What to work on
Search each line of the data for the word "details"; copy every line where it is found.

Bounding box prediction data
##########
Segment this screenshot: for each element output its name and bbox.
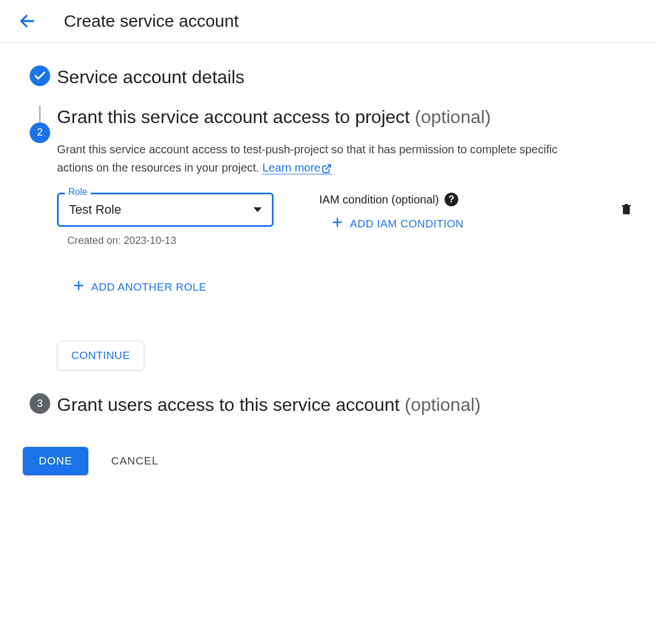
step-2-optional: (optional) [415,107,491,127]
step-connector [39,105,40,123]
plus-icon [72,279,85,295]
role-field: Role Test Role Created on: 2023-10-13 [57,193,274,247]
page-title: Create service account [64,11,239,31]
role-select-value: Test Role [69,202,121,217]
step-3-number-icon: 3 [30,393,50,414]
delete-role-button[interactable] [620,193,633,219]
add-iam-condition-label: ADD IAM CONDITION [350,218,464,230]
role-helper-text: Created on: 2023-10-13 [67,235,274,247]
footer-buttons: DONE CANCEL [23,447,633,475]
done-label: DONE [39,455,72,467]
continue-label: CONTINUE [71,349,130,361]
arrow-left-icon [18,12,36,30]
iam-condition-label: IAM condition (optional) [319,193,439,206]
external-link-icon [321,164,332,174]
trash-icon [620,202,633,217]
back-button[interactable] [18,12,36,30]
add-another-role-label: ADD ANOTHER ROLE [91,281,206,294]
role-row: Role Test Role Created on: 2023-10-13 IA… [57,193,633,247]
page-header: Create service account [0,0,656,43]
done-button[interactable]: DONE [23,447,88,475]
svg-line-1 [326,165,331,169]
plus-icon [331,215,344,232]
role-select[interactable]: Test Role [57,193,274,227]
iam-condition-section: IAM condition (optional) ? ADD IAM CONDI… [319,193,574,234]
step-3-title-text: Grant users access to this service accou… [57,394,400,415]
step-3: 3 Grant users access to this service acc… [23,393,633,419]
step-2-title-text: Grant this service account access to pro… [57,107,410,127]
step-2: 2 Grant this service account access to p… [23,105,633,385]
step-1-title[interactable]: Service account details [57,66,633,89]
add-iam-condition-button[interactable]: ADD IAM CONDITION [331,213,574,234]
chevron-down-icon [254,202,262,217]
step-3-title[interactable]: Grant users access to this service accou… [57,393,633,417]
cancel-button[interactable]: CANCEL [111,455,158,467]
role-field-label: Role [65,187,91,197]
step-1-check-icon [30,66,50,86]
step-2-title: Grant this service account access to pro… [57,105,633,129]
step-1: Service account details [23,66,633,105]
continue-button[interactable]: CONTINUE [57,341,144,370]
learn-more-text: Learn more [262,161,320,174]
add-another-role-button[interactable]: ADD ANOTHER ROLE [72,279,633,295]
step-3-optional: (optional) [405,394,480,415]
step-2-number-icon: 2 [30,123,50,143]
cancel-label: CANCEL [111,455,158,467]
step-2-description: Grant this service account access to tes… [57,140,581,177]
help-icon[interactable]: ? [445,193,458,206]
learn-more-link[interactable]: Learn more [262,161,332,174]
##########
Solution to this task
step-1-title[interactable]: Service account details [57,66,633,89]
step-1: Service account details [23,66,633,105]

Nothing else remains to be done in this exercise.